Stored data entries:
%%
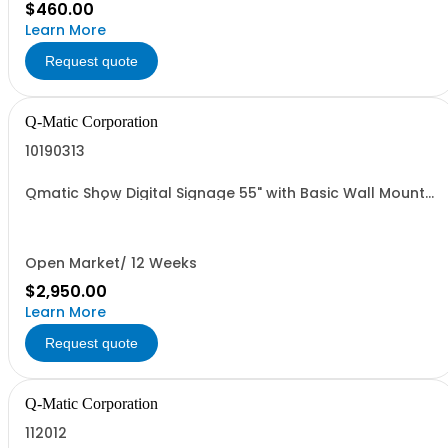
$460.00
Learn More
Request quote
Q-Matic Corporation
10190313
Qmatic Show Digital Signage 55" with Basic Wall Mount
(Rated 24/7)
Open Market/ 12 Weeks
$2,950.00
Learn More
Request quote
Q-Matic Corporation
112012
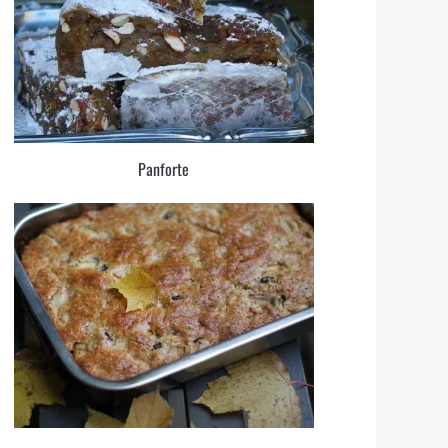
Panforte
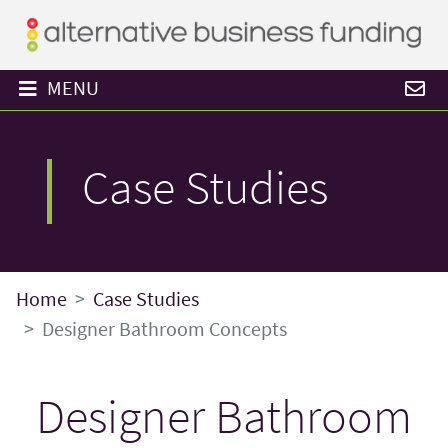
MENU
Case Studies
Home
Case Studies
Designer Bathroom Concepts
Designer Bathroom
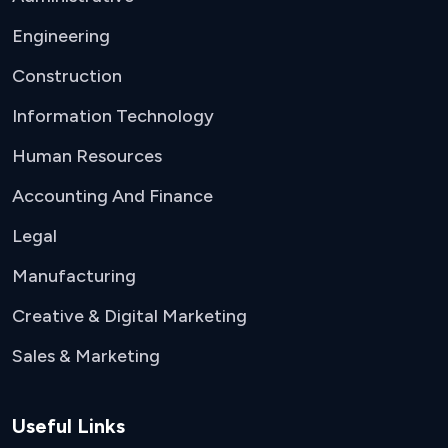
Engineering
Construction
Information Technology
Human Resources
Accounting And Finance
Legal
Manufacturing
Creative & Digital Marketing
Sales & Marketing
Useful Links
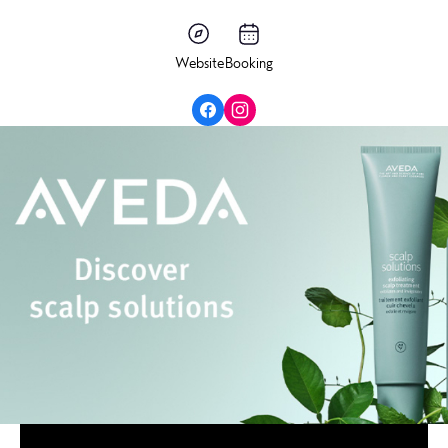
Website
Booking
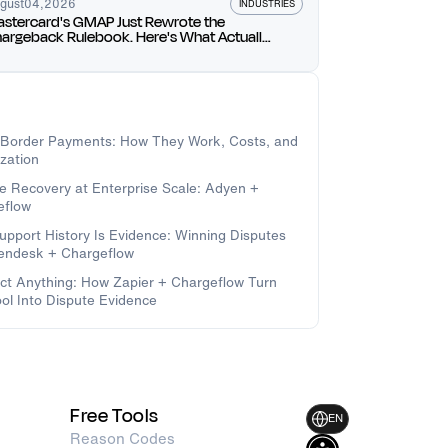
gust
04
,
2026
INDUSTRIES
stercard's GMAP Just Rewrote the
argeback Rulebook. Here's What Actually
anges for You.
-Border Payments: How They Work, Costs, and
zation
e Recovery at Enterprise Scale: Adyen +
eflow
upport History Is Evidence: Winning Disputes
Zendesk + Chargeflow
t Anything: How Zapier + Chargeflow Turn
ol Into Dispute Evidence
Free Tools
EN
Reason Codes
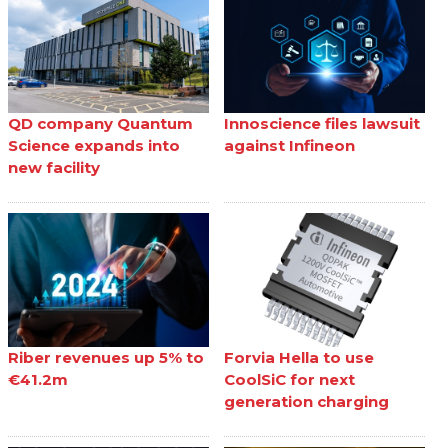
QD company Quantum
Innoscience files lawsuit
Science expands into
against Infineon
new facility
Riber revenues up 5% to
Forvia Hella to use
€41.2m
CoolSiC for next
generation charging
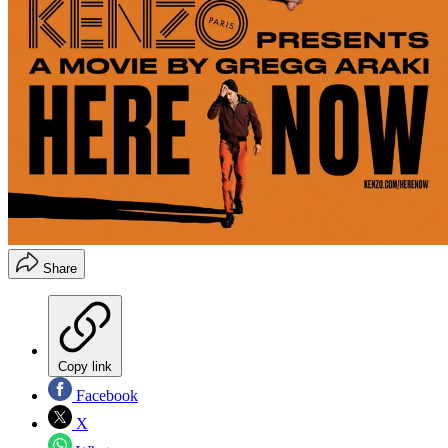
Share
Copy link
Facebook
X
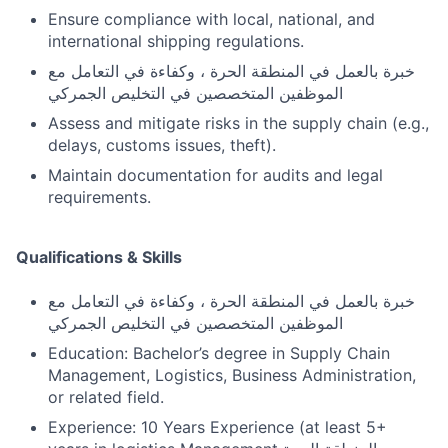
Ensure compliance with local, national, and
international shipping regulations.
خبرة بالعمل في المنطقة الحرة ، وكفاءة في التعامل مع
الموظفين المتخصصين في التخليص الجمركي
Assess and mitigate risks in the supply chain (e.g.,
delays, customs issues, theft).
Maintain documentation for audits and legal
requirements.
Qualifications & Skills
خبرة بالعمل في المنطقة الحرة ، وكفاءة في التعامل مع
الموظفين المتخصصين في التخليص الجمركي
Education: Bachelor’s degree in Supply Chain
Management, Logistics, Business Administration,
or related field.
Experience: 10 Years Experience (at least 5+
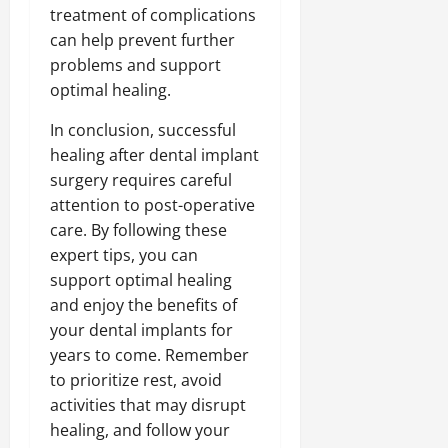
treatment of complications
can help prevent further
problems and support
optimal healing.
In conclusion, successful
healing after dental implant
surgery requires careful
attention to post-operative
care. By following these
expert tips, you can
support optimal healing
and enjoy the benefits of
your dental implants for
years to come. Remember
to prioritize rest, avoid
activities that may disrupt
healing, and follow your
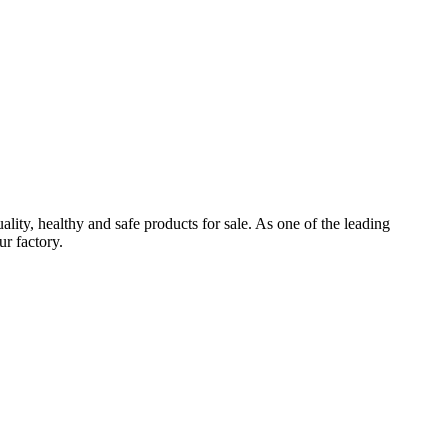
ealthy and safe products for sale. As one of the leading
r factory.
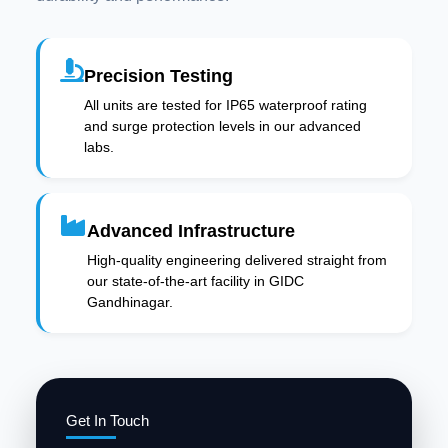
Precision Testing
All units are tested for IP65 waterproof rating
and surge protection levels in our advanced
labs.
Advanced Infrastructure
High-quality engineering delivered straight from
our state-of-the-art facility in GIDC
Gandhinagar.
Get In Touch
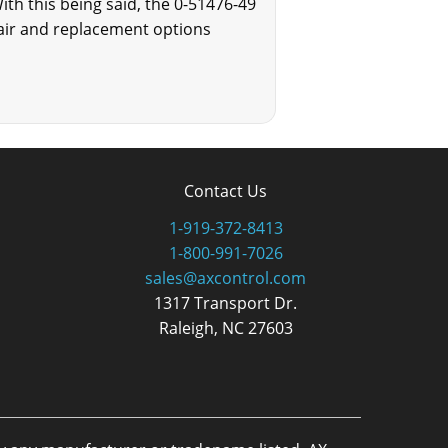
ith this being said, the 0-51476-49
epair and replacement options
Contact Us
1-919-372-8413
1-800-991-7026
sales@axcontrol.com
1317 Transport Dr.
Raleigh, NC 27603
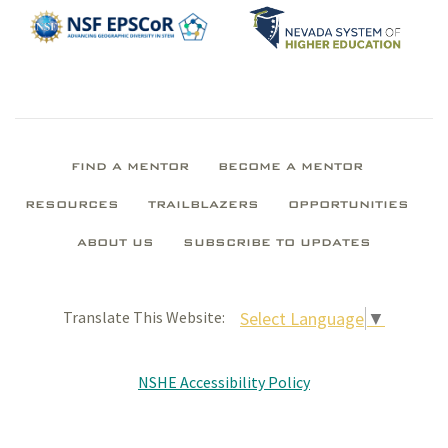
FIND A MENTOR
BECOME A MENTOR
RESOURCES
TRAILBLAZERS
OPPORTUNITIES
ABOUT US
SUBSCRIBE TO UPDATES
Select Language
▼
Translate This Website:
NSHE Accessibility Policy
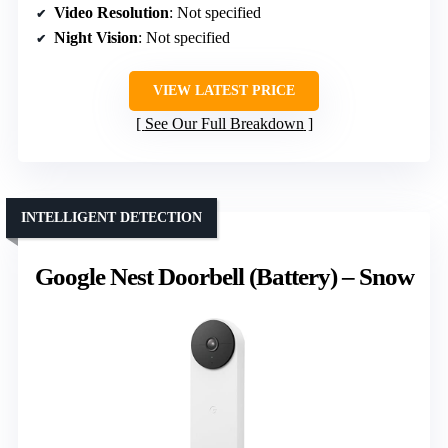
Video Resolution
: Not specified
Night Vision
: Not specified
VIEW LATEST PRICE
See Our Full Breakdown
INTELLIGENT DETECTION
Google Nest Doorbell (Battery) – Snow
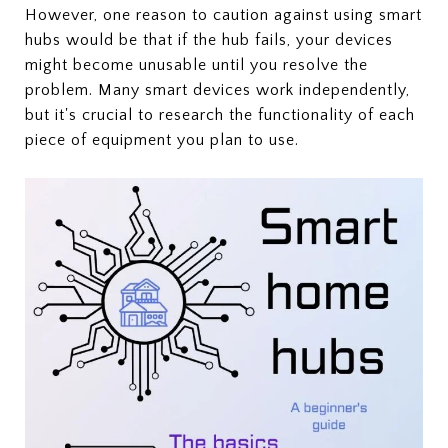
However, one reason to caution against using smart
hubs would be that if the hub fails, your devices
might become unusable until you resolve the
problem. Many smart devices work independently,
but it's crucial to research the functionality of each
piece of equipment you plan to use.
%%
### What needs to be done
With the pictures removed from your copy, retype the lines above from the one that contains "QD company Quantum" through the one that contains "Ensure compliance with local, national, and", exactly.

### Response to the task
QD company Quantum
Innoscience files lawsuit
Science expands into
against Infineon
new facility
Riber revenues up 5% to
Forvia Hella to use
€41.2m
CoolSiC for next
generation charging
Share
Copy link
Facebook
X
Ensure compliance with local, national, and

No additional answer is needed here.